▶ _Exercise requirements_
All that is wanted is the exact text of the lines below from the one with "ANTIDOPINGPL" through the one with "atividades que ajudarão os seus alunos a", inclusive, minus any pictures.

══ Material shown ══

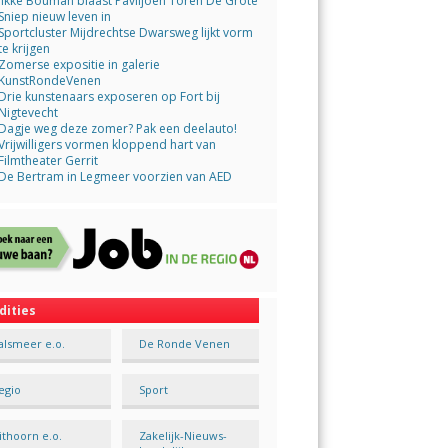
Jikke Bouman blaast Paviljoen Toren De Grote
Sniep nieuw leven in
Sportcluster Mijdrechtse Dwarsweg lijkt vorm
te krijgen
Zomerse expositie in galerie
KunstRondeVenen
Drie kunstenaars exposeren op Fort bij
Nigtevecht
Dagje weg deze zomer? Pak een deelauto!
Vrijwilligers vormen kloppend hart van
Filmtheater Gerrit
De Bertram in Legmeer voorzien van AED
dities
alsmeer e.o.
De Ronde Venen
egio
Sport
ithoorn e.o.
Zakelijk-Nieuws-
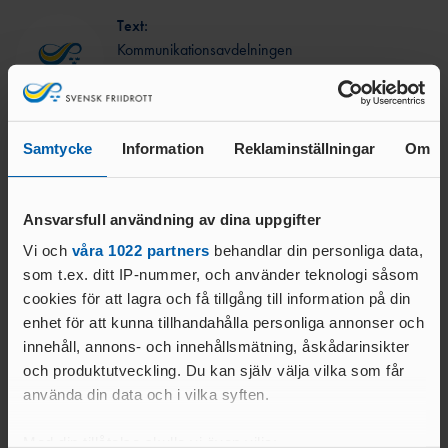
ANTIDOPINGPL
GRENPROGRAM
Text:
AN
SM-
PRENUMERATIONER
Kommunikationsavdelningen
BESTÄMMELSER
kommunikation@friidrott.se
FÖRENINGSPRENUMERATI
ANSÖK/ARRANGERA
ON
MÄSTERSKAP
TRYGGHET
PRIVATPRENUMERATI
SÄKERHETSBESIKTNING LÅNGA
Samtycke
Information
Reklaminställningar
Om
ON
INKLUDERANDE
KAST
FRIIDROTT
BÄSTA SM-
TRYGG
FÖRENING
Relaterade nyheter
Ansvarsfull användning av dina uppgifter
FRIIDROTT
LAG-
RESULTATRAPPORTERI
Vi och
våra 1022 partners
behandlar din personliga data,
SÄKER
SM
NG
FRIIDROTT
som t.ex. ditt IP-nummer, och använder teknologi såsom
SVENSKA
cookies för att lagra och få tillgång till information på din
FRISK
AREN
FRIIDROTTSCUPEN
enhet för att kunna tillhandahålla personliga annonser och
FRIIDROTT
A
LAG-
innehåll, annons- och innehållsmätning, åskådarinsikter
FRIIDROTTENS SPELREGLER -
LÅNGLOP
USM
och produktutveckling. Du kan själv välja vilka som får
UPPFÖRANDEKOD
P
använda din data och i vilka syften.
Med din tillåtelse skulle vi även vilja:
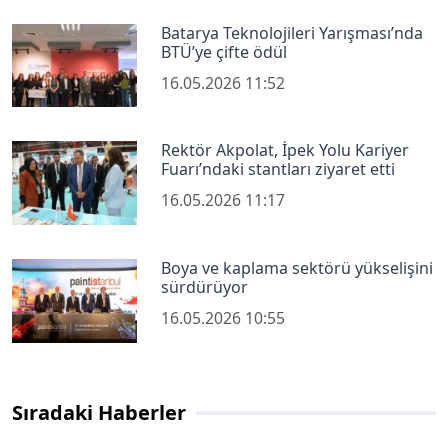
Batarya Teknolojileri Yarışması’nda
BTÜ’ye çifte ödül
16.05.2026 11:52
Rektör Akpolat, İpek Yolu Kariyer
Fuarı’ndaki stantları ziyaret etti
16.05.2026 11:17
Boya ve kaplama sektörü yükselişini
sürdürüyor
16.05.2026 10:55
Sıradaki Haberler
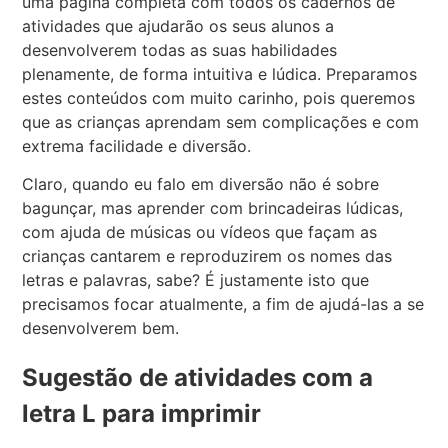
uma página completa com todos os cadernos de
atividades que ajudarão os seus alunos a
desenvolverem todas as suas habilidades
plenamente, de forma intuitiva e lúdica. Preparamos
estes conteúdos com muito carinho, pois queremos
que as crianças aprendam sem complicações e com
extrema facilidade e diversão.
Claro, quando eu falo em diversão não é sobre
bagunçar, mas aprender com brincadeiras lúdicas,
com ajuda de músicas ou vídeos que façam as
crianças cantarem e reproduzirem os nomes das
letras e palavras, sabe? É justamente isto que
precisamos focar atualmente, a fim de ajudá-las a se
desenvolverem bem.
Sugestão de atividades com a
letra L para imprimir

═══

▶ _Response_
ANTIDOPINGPL
GRENPROGRAM
Text:
AN
SM-
PRENUMERATIONER
Kommunikationsavdelningen
BESTÄMMELSER
kommunikation@friidrott.se
FÖRENINGSPRENUMERATI
ANSÖK/ARRANGERA
ON
MÄSTERSKAP
TRYGGHET
PRIVATPRENUMERATI
SÄKERHETSBESIKTNING LÅNGA
Samtycke
Information
Reklaminställningar
Om
ON
INKLUDERANDE
KAST
FRIIDROTT
BÄSTA SM-
TRYGG
FÖRENING
Relaterade nyheter
Ansvarsfull användning av dina uppgifter
FRIIDROTT
LAG-
RESULTATRAPPORTERI
Vi och
våra 1022 partners
behandlar din personliga data,
SÄKER
SM
NG
FRIIDROTT
som t.ex. ditt IP-nummer, och använder teknologi såsom
SVENSKA
cookies för att lagra och få tillgång till information på din
FRISK
AREN
FRIIDROTTSCUPEN
enhet för att kunna tillhandahålla personliga annonser och
FRIIDROTT
A
LAG-
innehåll, annons- och innehållsmätning, åskådarinsikter
FRIIDROTTENS SPELREGLER -
LÅNGLOP
USM
och produktutveckling. Du kan själv välja vilka som får
UPPFÖRANDEKOD
P
använda din data och i vilka syften.
Med din tillåtelse skulle vi även vilja:
Batarya Teknolojileri Yarışması’nda
BTÜ’ye çifte ödül
16.05.2026 11:52
Rektör Akpolat, İpek Yolu Kariyer
Fuarı’ndaki stantları ziyaret etti
16.05.2026 11:17
Boya ve kaplama sektörü yükselişini
sürdürüyor
16.05.2026 10:55
Sıradaki Haberler
uma página completa com todos os cadernos de
atividades que ajudarão os seus alunos a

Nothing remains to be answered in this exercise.